In fairness, inside our global economy that is true. However, that is not the only real reason. By issuing fresh money we can afford to pay back the debts we’d, in other words we make new debts to pay the old ones. But that is not only it, by de-valuing our currencies we have been de-facto de-valuing our debts. That is why our countries love inflation. In inflationary environments it’s easier to grow because debts are cheap. But which are the consequences of most this? It’s hard to store wealth. So if you keep carefully the money (you worked hard to obtain) in your bank account you are actually losing wealth because your money is de-valuing pretty quickly.

Because each central bank has an inflation target at around 2% we can well say that keeping money costs all of us at least 2% per year. This discourages savers and spur consumes. This is how our economies are working, based on inflation and debts.

What about deflation? Well this is often the opposite of inflation in fact it is the biggest nightmare for our central banks, let’s see why. Basically, we’ve deflation when overall the costs of goods fall. This might be caused by an increase of value of money. First of all, it would hurt spending as consumers will be incentivised to save lots of money because their value increase overtime. Alternatively merchants will be under constant pressure. They’ll have to sell their goods quick otherwise they’ll lose money as the price they will charge for their services will drop as time passes. But when there is something we learned in these years is that central banks and governments do not care much about consumers or merchants, what they care probably the most is DEBT!!. In a deflationary environment debt can be a real burden since it will only get bigger over time. Because our economies derive from debt you can imagine what will function as consequences of deflation.

So in summary, inflation is growth friendly but is based on debt. Therefore the future generations can pay our debts. Deflation on the other hand makes growth harder nonetheless it means that future generations won’t have much debt to cover (in such context it will be possible to afford slow growth).

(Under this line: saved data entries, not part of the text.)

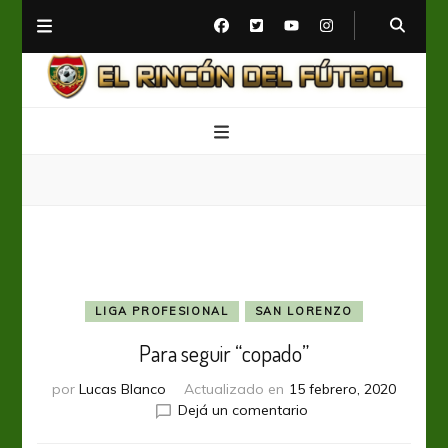
El Rincón del Fútbol
Diario digital de Fútbol
LIGA PROFESIONAL
SAN LORENZO
Para seguir “copado”
por
Lucas Blanco
Actualizado en
15 febrero, 2020
en
Dejá un comentario
Para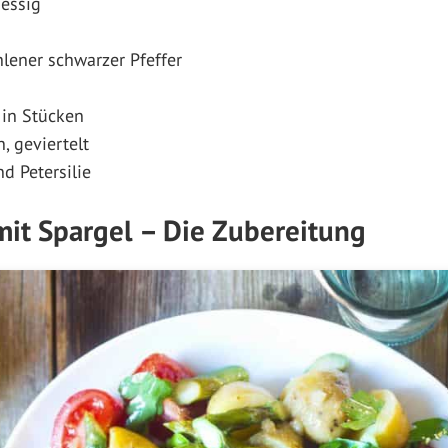
oessig
lener schwarzer Pfeffer
 in Stücken
, geviertelt
d Petersilie
 mit Spargel – Die Zubereitung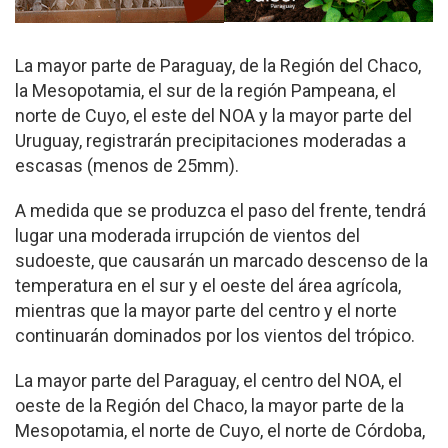
La mayor parte de Paraguay, de la Región del Chaco,
la Mesopotamia, el sur de la región Pampeana, el
norte de Cuyo, el este del NOA y la mayor parte del
Uruguay, registrarán precipitaciones moderadas a
escasas (menos de 25mm).
A medida que se produzca el paso del frente, tendrá
lugar una moderada irrupción de vientos del
sudoeste, que causarán un marcado descenso de la
temperatura en el sur y el oeste del área agrícola,
mientras que la mayor parte del centro y el norte
continuarán dominados por los vientos del trópico.
La mayor parte del Paraguay, el centro del NOA, el
oeste de la Región del Chaco, la mayor parte de la
Mesopotamia, el norte de Cuyo, el norte de Córdoba,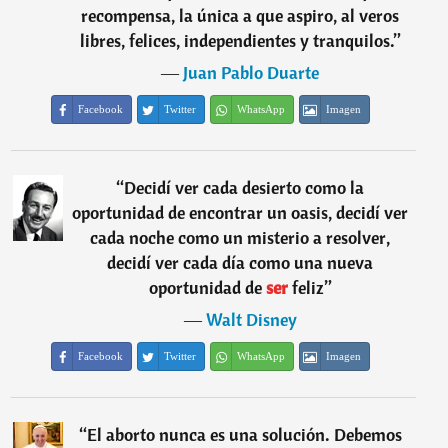
recompensa, la única a que aspiro, al veros
libres, felices, independientes y tranquilos.
”
―
Juan Pablo Duarte
Facebook
Twitter
WhatsApp
Imagen
“
Decidí ver cada desierto como la
oportunidad de encontrar un oasis, decidí ver
cada noche como un misterio a resolver,
decidí ver cada día como una nueva
oportunidad de
ser
feliz
”
―
Walt Disney
Facebook
Twitter
WhatsApp
Imagen
“
El aborto nunca es una solución. Debemos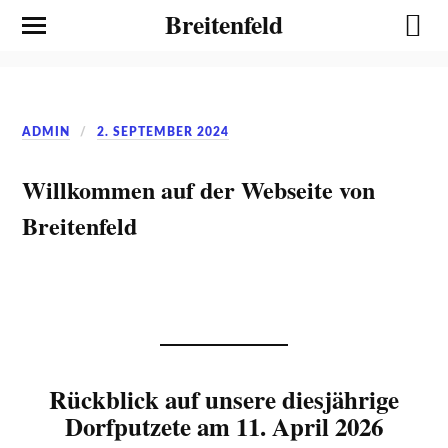
Breitenfeld
ADMIN
2. SEPTEMBER 2024
Willkommen auf der Webseite von
Breitenfeld
Rückblick auf unsere diesjährige
Dorfputzete am 11. April 2026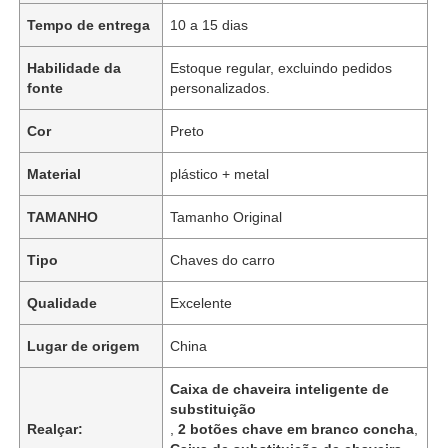
Tempo de entrega
10 a 15 dias
Habilidade da
Estoque regular, excluindo pedidos
fonte
personalizados.
Cor
Preto
Material
plástico + metal
TAMANHO
Tamanho Original
Tipo
Chaves do carro
Qualidade
Excelente
Lugar de origem
China
Caixa de chaveira inteligente de
substituição
Realçar:
,
2 botões chave em branco concha
,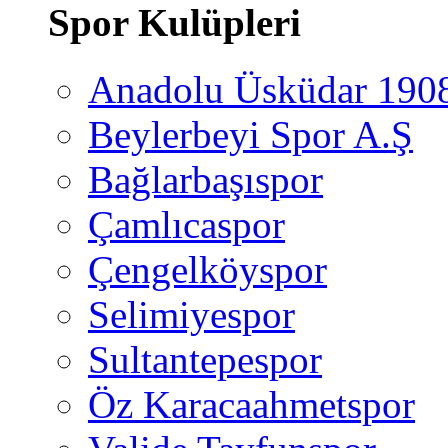
Spor Kulüpleri
Anadolu Üsküdar 190
Beylerbeyi Spor A.Ş
Bağlarbaşıspor
Çamlıcaspor
Çengelköyspor
Selimiyespor
Sultantepespor
Öz Karacaahmetspor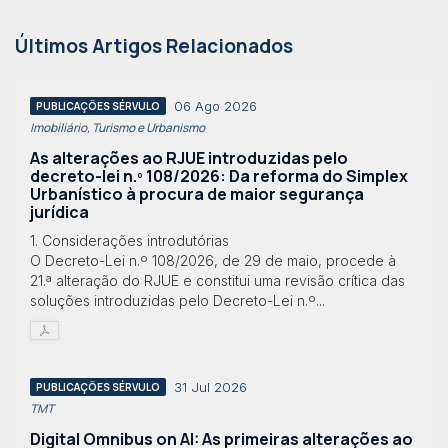
Últimos Artigos Relacionados
06 Ago 2026
PUBLICAÇÕES SÉRVULO
Imobiliário, Turismo e Urbanismo
As alterações ao RJUE introduzidas pelo
decreto-lei n.º 108/2026: Da reforma do Simplex
Urbanístico à procura de maior segurança
jurídica
1. Considerações introdutórias
O Decreto-Lei n.º 108/2026, de 29 de maio, procede à
21.ª alteração do RJUE e constitui uma revisão crítica das
soluções introduzidas pelo Decreto-Lei n.º...
31 Jul 2026
PUBLICAÇÕES SÉRVULO
TMT
Digital Omnibus on AI: As primeiras alterações ao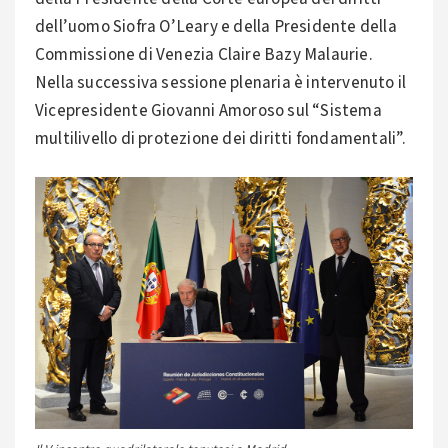
dell’uomo Siofra O’Leary e della Presidente della
Commissione di Venezia Claire Bazy Malaurie.
Nella successiva sessione plenaria è intervenuto il
Vicepresidente Giovanni Amoroso sul “Sistema
multilivello di protezione dei diritti fondamentali”.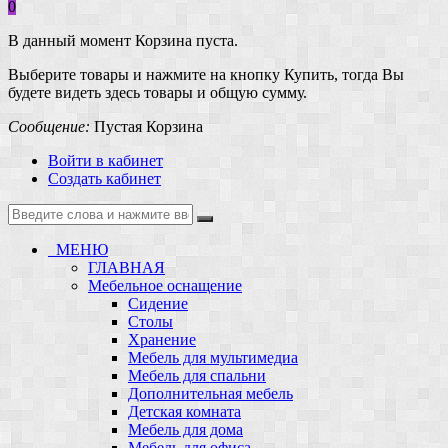
0
В данный момент Корзина пуста.
Выберите товары и нажмите на кнопку Купить, тогда Вы
будете видеть здесь товары и общую сумму.
Сообщение:
Пустая Корзина
Войти в кабинет
Создать кабинет
МЕНЮ
ГЛАВНАЯ
Мебельное оснащение
Сидение
Столы
Хранение
Мебель для мультимедиа
Мебель для спальни
Дополнительная мебель
Детская комната
Мебель для дома
Мебель для офиса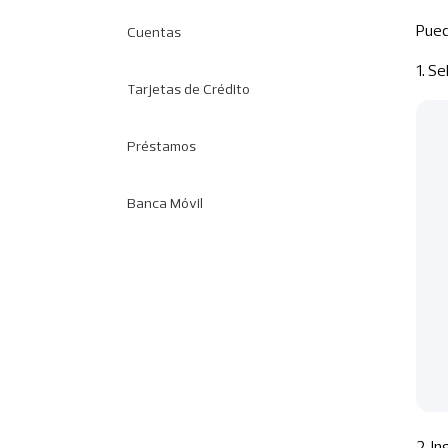
Pued
Cuentas
1. Se
Tarjetas de Crédito
Préstamos
Banca Móvil
2. I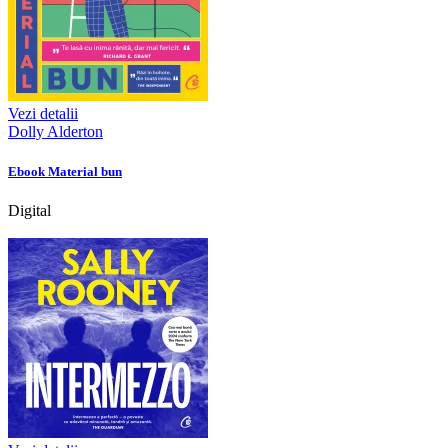
Vezi detalii
Dolly Alderton
Ebook Material bun
Digital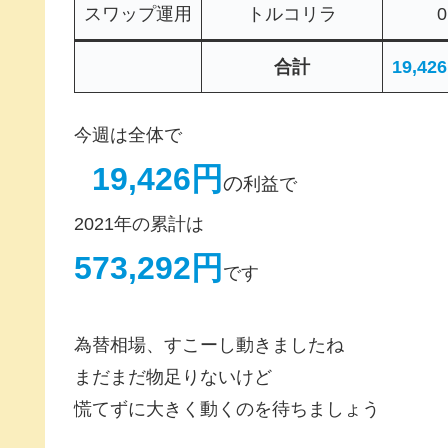
スワップ運用
トルコリラ
合計
19,42
今週は全体で
19,426円
の
利益で
2021年の累計は
573,292円
です
為替相場、すこーし動きましたね
まだまだ物足りないけど
慌てずに大きく動くのを待ちましょう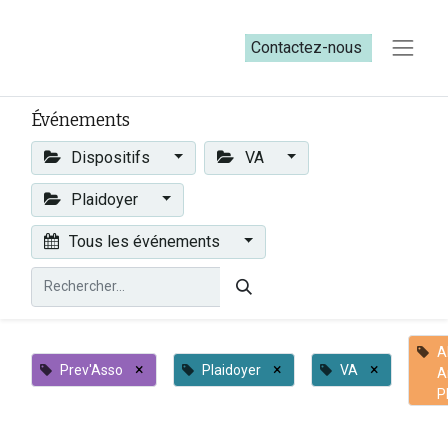
Contactez-nous​​
Événements
Dispositifs
VA
Plaidoyer
Tous les événements
A
×
×
×
Prev'Asso
Plaidoyer
VA
A
P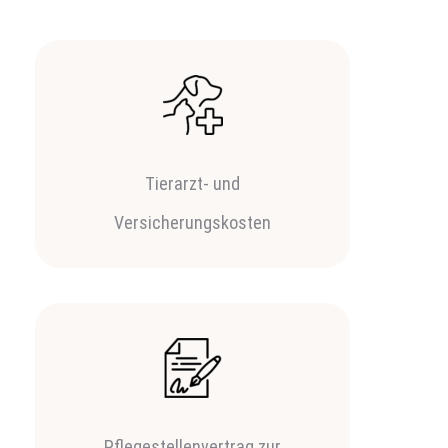
Tierarzt- und
Versicherungskosten
Pflegestellenvertrag zur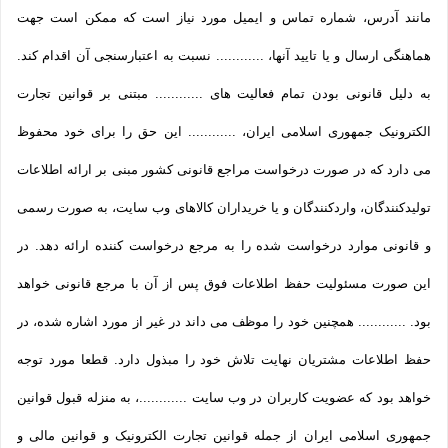
مانند آدرس، شماره تماس و ایمیل مورد نیاز است که ممکن است جهت
هماهنگی ارسال و یا تایید آنها، ............ نسبت به اعتبارسنجی آن اقدام کند.
به دلیل قانونی بودن تمام فعالیت های ............ مبتنی بر قوانین تجارت
الکترونیک جمهوری اسلامی ایران، ............ این حق را برای خود محفوظ
می دارد که در صورت درخواست مراجع قانونی کشور مبنی بر ارائه اطلاعات
تولیدکنندگان، واردکنندگان و یا خریداران کالاهای وب سایت، به صورت رسمی
و قانونی موارد درخواست شده را به مرجع درخواست کننده ارائه دهد. در
این صورت مسئولیت حفظ اطلاعات فوق پس از آن با مرجع قانونی خواهد
بود. ............ همچنین خود را موظف می داند در غیر از مورد اشاره شده، در
حفظ اطلاعات مشتریان نهایت تلاش خود را مبذول دارد. قطعا مورد توجه
خواهد بود که عضویت کاربران در وب سایت ............، به منزله قبول قوانین
جمهوری اسلامی ایران از جمله قوانین تجارت الکترونیک و قوانین مالی و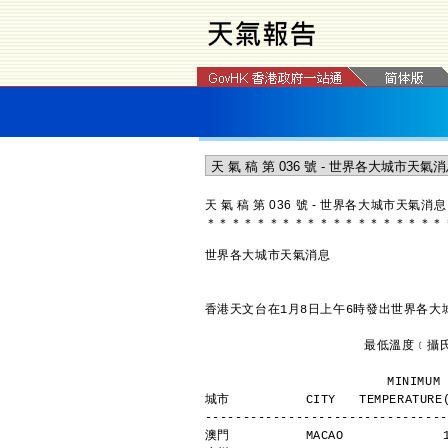
天 氣 稿 第 036 號 - 世界各大城市天氣消息
＊
＊
＊
＊
＊
＊
＊
＊
＊
＊
＊
＊
＊
＊
＊
＊
＊
＊
＊
世界各大城市天氣消息
香港天文台在1月8日上午6時發出世界各大
               
             
城市          CITY   TEMPERATURE(
--------------------------------
澳門          MACAO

OK so how all this fits with bitcoins?

Well, bitcoins are designed to be an alternative for money and to be both a store of value and a mean for trading goods. They are limited in number and we will never have a lot more than 21 million bitcoins around. Therefore they are designed to be deflationary. We now have all seen what the consequences of deflation are. However, in a bitcoin-based future it would still be easy for businesses to thrive. The way to go will be to switch from a debt-based economy to a share-based economy. Actually, because contracting debts in bitcoins would be very expensive business can still have the capital they want by issuing shares of their company. This could be a fascinating alternative as it will offer you many investment opportunities and the wealth generated will be distributed more evenly among people. However, simply for clarity, I must say that the main costs of borrowing capital will be reduced under bitcoins because the fees will be extremely low and there will not be intermediaries between transactions (banks rip people off, both borrowers and lenders). This might buffer a number of the negative sides of deflation. Nevertheless, bitcoins will face many problems unfortunately, as governments still need fiat money to cover back the huge debts that we inherited from the past generations.